Regulations: All of the above are voluntary things that companies can do as a step toward protecting user privacy, or letting users have more say in how their data is used. But the strongest tools to protect privacy will come from regulatory pressure. This year, the world is about to get a massive amount of regulatory pressure in the form of the General Data Protection Regulation. This regulation was passed by the EU in 2016 and goes into effect in May. It acts as a safeguard for data. It enshrines some of the above items, such as needing a reason to collect a piece of data and providing transparency, but it also goes a lot further.
For example, it allows an individual to ask what a company knows about them, forces the company to correct wrong information, and requires the company to dump the user’s data upon request. It also prohibits profiling on the basis of data.
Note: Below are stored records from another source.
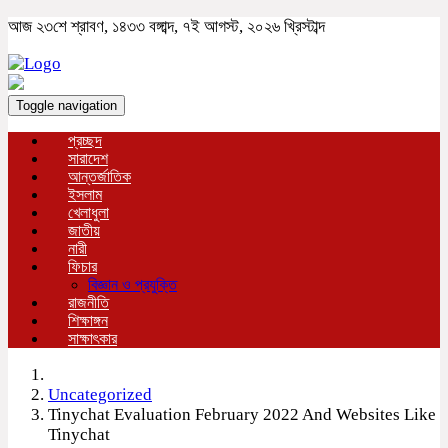
আজ ২৩শে শ্রাবণ, ১৪৩৩ বঙ্গাব্দ, ৭ই আগস্ট, ২০২৬ খ্রিস্টাব্দ
Toggle navigation
প্রচ্ছদ
সারাদেশ
আন্তর্জাতিক
ইসলাম
খেলাধুলা
জাতীয়
নারী
ফিচার
বিজ্ঞান ও প্রযুক্তি
রাজনীতি
শিক্ষাঙ্গন
সাক্ষাৎকার
Uncategorized
Tinychat Evaluation February 2022 And Websites Like
Tinychat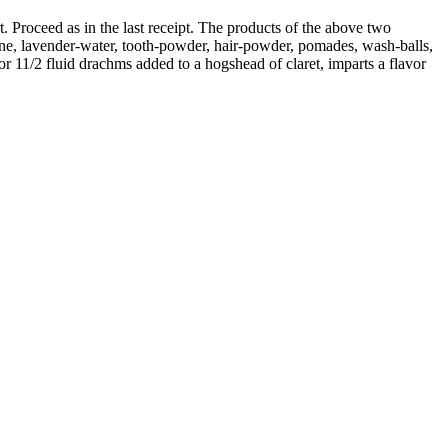
. Proceed as in the last receipt. The products of the above two
gne, lavender-water, tooth-powder, hair-powder, pomades, wash-balls,
or 11/2 fluid drachms added to a hogshead of claret, imparts a flavor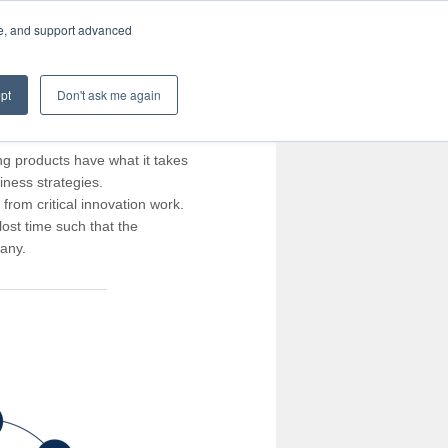
te, and support advanced
pt
Don't ask me again
ng products have what it takes
iness strategies.
rom critical innovation work.
ost time such that the
pany.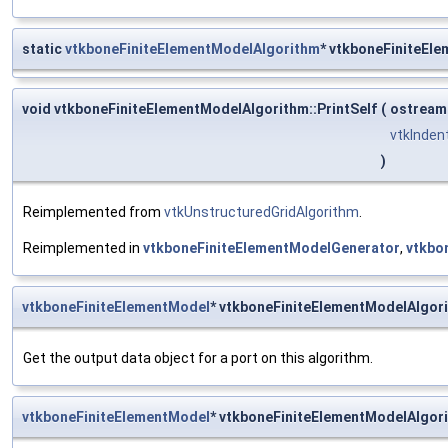
static
vtkboneFiniteElementModelAlgorithm
* vtkboneFiniteEl
void vtkboneFiniteElementModelAlgorithm::PrintSelf
(
ostream
vtkInden
)
Reimplemented from
vtkUnstructuredGridAlgorithm
.
Reimplemented in
vtkboneFiniteElementModelGenerator
,
vtkbo
vtkboneFiniteElementModel
* vtkboneFiniteElementModelAlgor
Get the output data object for a port on this algorithm.
vtkboneFiniteElementModel
* vtkboneFiniteElementModelAlgor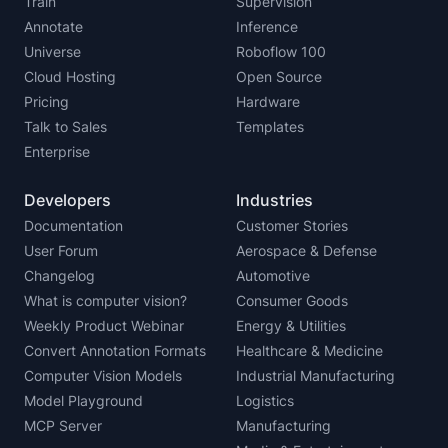
Train
Supervision
Annotate
Inference
Universe
Roboflow 100
Cloud Hosting
Open Source
Pricing
Hardware
Talk to Sales
Templates
Enterprise
Developers
Industries
Documentation
Customer Stories
User Forum
Aerospace & Defense
Changelog
Automotive
What is computer vision?
Consumer Goods
Weekly Product Webinar
Energy & Utilities
Convert Annotation Formats
Healthcare & Medicine
Computer Vision Models
Industrial Manufacturing
Model Playground
Logistics
MCP Server
Manufacturing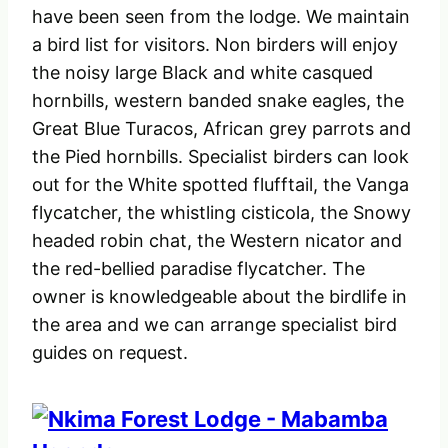
have been seen from the lodge. We maintain
a bird list for visitors. Non birders will enjoy
the noisy large Black and white casqued
hornbills, western banded snake eagles, the
Great Blue Turacos, African grey parrots and
the Pied hornbills. Specialist birders can look
out for the White spotted flufftail, the Vanga
flycatcher, the whistling cisticola, the Snowy
headed robin chat, the Western nicator and
the red-bellied paradise flycatcher. The
owner is knowledgeable about the birdlife in
the area and we can arrange specialist bird
guides on request.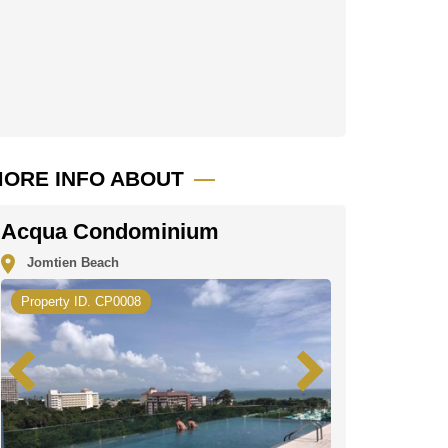
ORE INFO ABOUT
Acqua Condominium
Jomtien Beach
Property ID. CP0008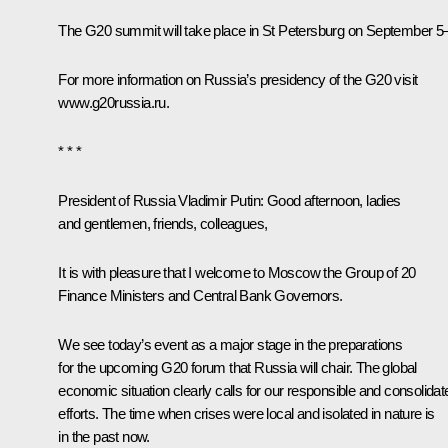
The G20 summit will take place in St Petersburg on September 5
For more information on Russia’s presidency of the G20 visit
www.g20russia.ru
.
* * *
President of Russia Vladimir Putin:
Good afternoon, ladies
and gentlemen, friends, colleagues,
It is with pleasure that I welcome to Moscow the Group of 20
Finance Ministers and Central Bank Governors.
We see today’s event as a major stage in the preparations
for the upcoming G20 forum that Russia will chair. The global
economic situation clearly calls for our responsible and consolidat
efforts. The time when crises were local and isolated in nature is
in the past now.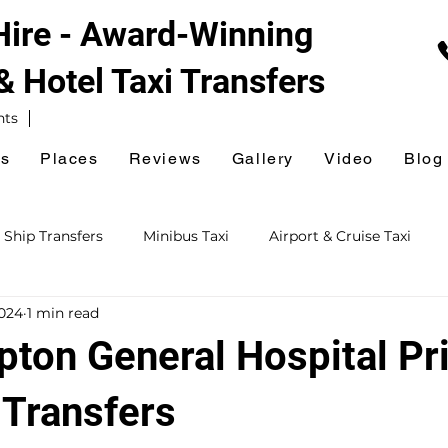
 Hire - Award-Winning
 & Hotel
Taxi Transfers
nts
es
Places
Reviews
Gallery
Video
Blog
 Ship Transfers
Minibus Taxi
Airport & Cruise Taxi
2024
1 min read
xi
Railway Station Taxi
National Express Coach Station
ton General Hospital Pr
ursions
Event & Venue Taxi
Golf Taxi
Hospital Taxi
 Transfers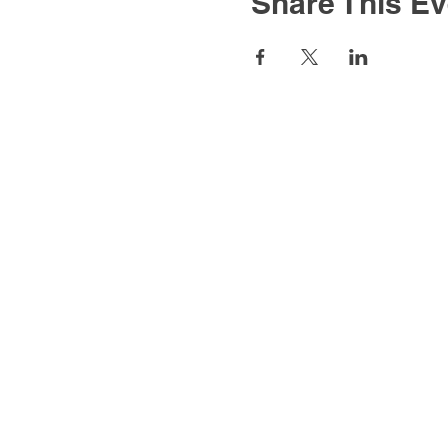
Share This Ev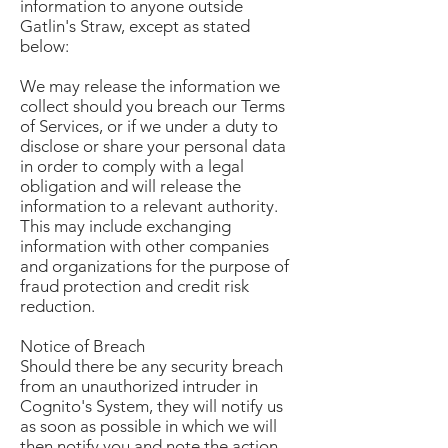
information to anyone outside
Gatlin's Straw, except as stated
below:
We may release the information we
collect should you breach our Terms
of Services, or if we under a duty to
disclose or share your personal data
in order to comply with a legal
obligation and will release the
information to a relevant authority.
This may include exchanging
information with other companies
and organizations for the purpose of
fraud protection and credit risk
reduction.
Notice of Breach
Should there be any security breach
from an unauthorized intruder in
Cognito's System, they will notify us
as soon as possible in which we will
then notify you and note the action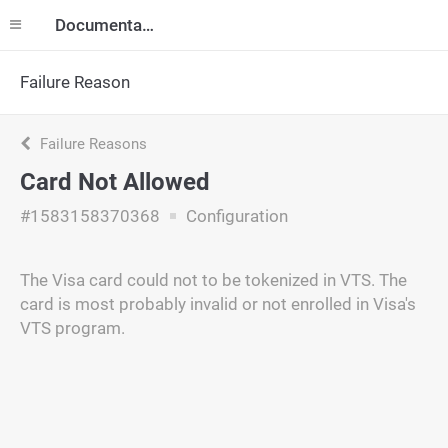
Documentation
Failure Reason
Failure Reasons
Card Not Allowed
#1583158370368
Configuration
The Visa card could not to be tokenized in VTS. The
card is most probably invalid or not enrolled in Visa's
VTS program.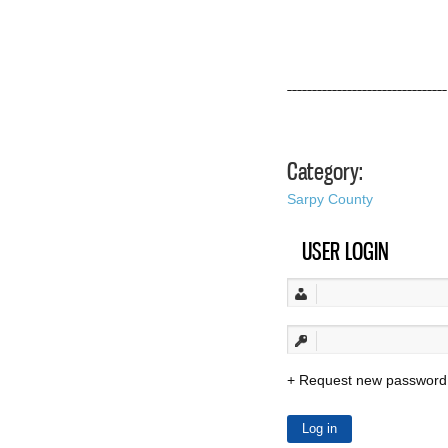
––––––––––––––––––––––––––––––––
Category:
Sarpy County
USER LOGIN
Request new password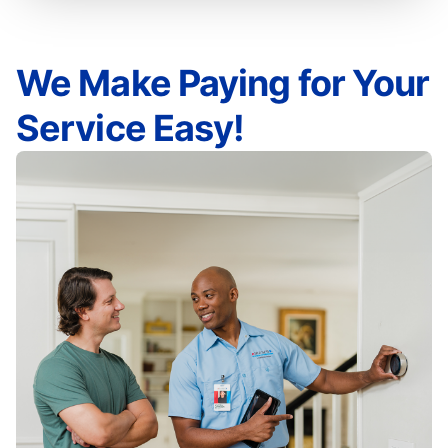
We Make Paying for Your
Service Easy!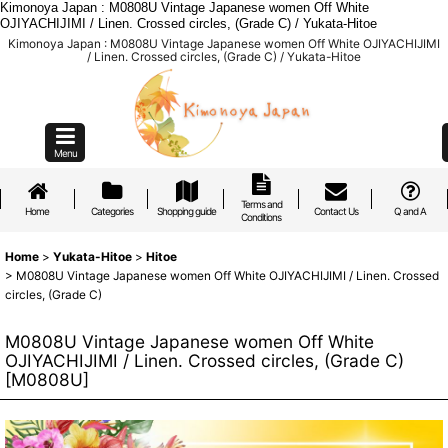
Kimonoya Japan : M0808U Vintage Japanese women Off White
OJIYACHIJIMI / Linen. Crossed circles, (Grade C) / Yukata-Hitoe
Kimonoya Japan : M0808U Vintage Japanese women Off White OJIYACHIJIMI
/ Linen. Crossed circles, (Grade C) / Yukata-Hitoe
Menu
Terms and
Home
Categories
Shopping guide
Contact Us
Q and A
Conditions
Home
>
Yukata-Hitoe
>
Hitoe
>
M0808U Vintage Japanese women Off White OJIYACHIJIMI / Linen. Crossed
circles, (Grade C)
M0808U Vintage Japanese women Off White
OJIYACHIJIMI / Linen. Crossed circles, (Grade C)
[
M0808U
]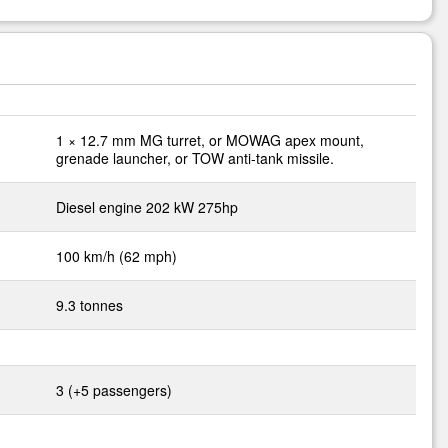
1 × 12.7 mm MG turret, or MOWAG apex mount,
grenade launcher, or TOW anti-tank missile.
Diesel engine 202 kW 275hp
100 km/h (62 mph)
9.3 tonnes
3 (+5 passengers)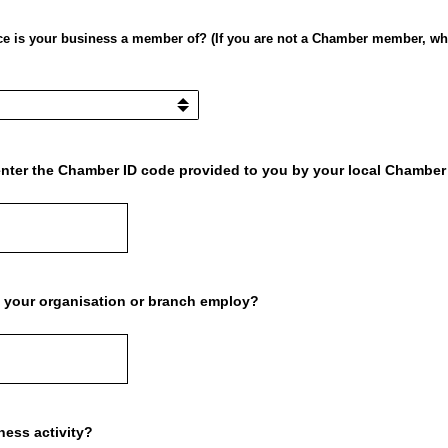
is your business a member of? (If you are not a Chamber member, whe
e enter the Chamber ID code provided to you by your local Chambe
your organisation or branch employ?
ness activity?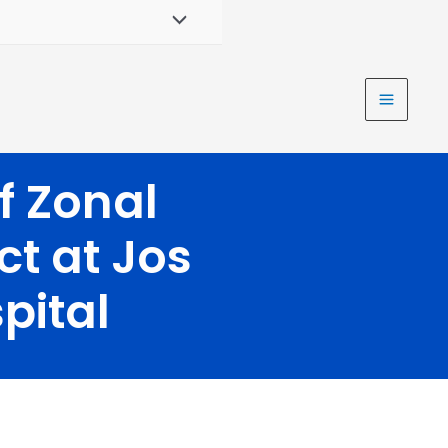
f Zonal
ct at Jos
pital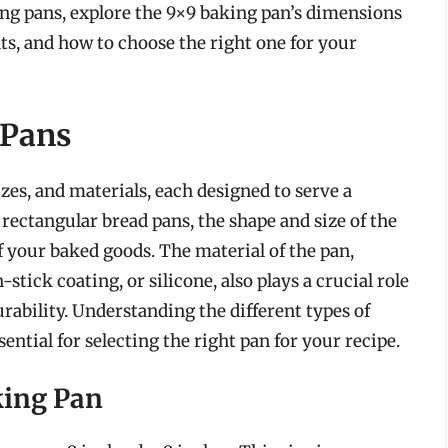
king pans, explore the 9×9 baking pan’s dimensions
its, and how to choose the right one for your
 Pans
zes, and materials, each designed to serve a
rectangular bread pans, the shape and size of the
f your baked goods. The material of the pan,
stick coating, or silicone, also plays a crucial role
durability. Understanding the different types of
ential for selecting the right pan for your recipe.
king Pan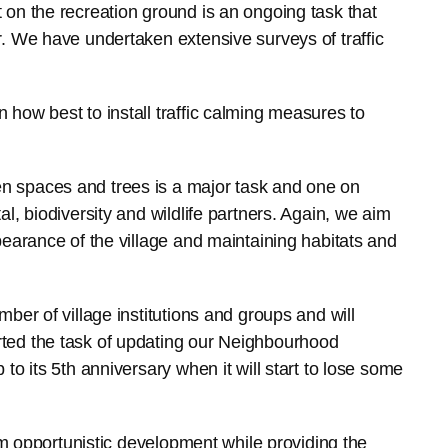
on the recreation ground is an ongoing task that
. We have undertaken extensive surveys of traffic
how best to install traffic calming measures to
 spaces and trees is a major task and one on
l, biodiversity and wildlife partners. Again, we aim
earance of the village and maintaining habitats and
ber of village institutions and groups and will
ted the task of updating our Neighbourhood
o its 5th anniversary when it will start to lose some
rom opportunistic development while providing the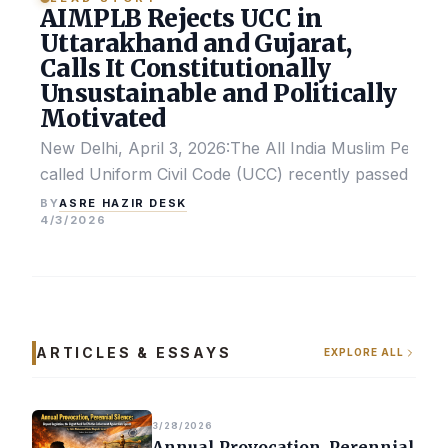
AIMPLB Rejects UCC in
Uttarakhand and Gujarat,
Calls It Constitutionally
Unsustainable and Politically
Motivated
New Delhi, April 3, 2026:The All India Muslim Perso
called Uniform Civil Code (UCC) recently passed by the
ASRE HAZIR DESK
BY
4/3/2026
ARTICLES & ESSAYS
EXPLORE ALL
3/28/2026
Annual Provocation, Perennial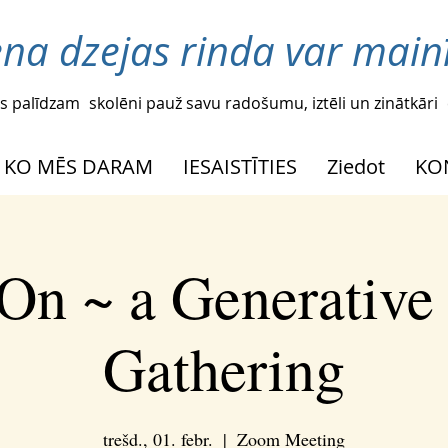
ena dzejas rinda var mainī
s palīdzam
skolēni pauž savu radošumu, iztēli un zinātkāri
KO MĒS DARAM
IESAISTĪTIES
Ziedot
KO
On ~ a Generative
Gathering
trešd., 01. febr.
  |  
Zoom Meeting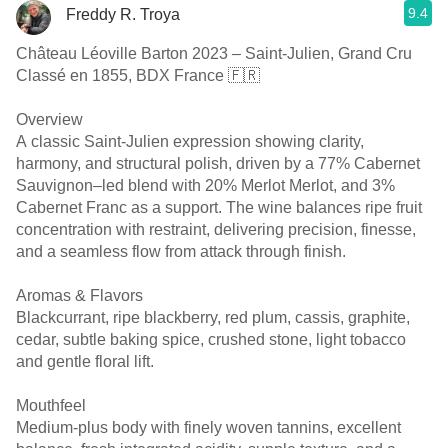
9.4
Freddy R. Troya
Château Léoville Barton 2023 – Saint-Julien, Grand Cru
Classé en 1855, BDX France 🇫🇷
Overview
A classic Saint-Julien expression showing clarity,
harmony, and structural polish, driven by a 77% Cabernet
Sauvignon–led blend with 20% Merlot Merlot, and 3%
Cabernet Franc as a support. The wine balances ripe fruit
concentration with restraint, delivering precision, finesse,
and a seamless flow from attack through finish.
Aromas & Flavors
Blackcurrant, ripe blackberry, red plum, cassis, graphite,
cedar, subtle baking spice, crushed stone, light tobacco
and gentle floral lift.
Mouthfeel
Medium-plus body with finely woven tannins, excellent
These are only some of the regulation’s provisions, but in my conversation with Rustici, it became clear that the GDPR is so forward-looking that from a technical standpoint, we don’t have ways to actually implement some of these provisions yet.
For example, the ability to retract your permission to use data sounds good, but once that data is sold to a third party or combined to create new insights, how can that data be controlled? How can the new knowledge go away?
So while privacy is a huge challenge and one that we’re still wrapping our arms around, we also need to build tools to track each piece of data about us. Maybe even each piece of metadata. Then we need ways to claw that data back. All of this has to be scalable, which leads me to look to something like the blockchain as a way to track data.
We also need to develop a far more sophisticated understanding of what is known about us and how that knowledge can be applied. Which means that companies creating fun blog posts or heat maps based on a wide array of anonymized data should carefully consider how that information could be used.
We keep saying that data is the new oil, but oil is not a wholly harmless substance. We need to accept that data isn’t, either.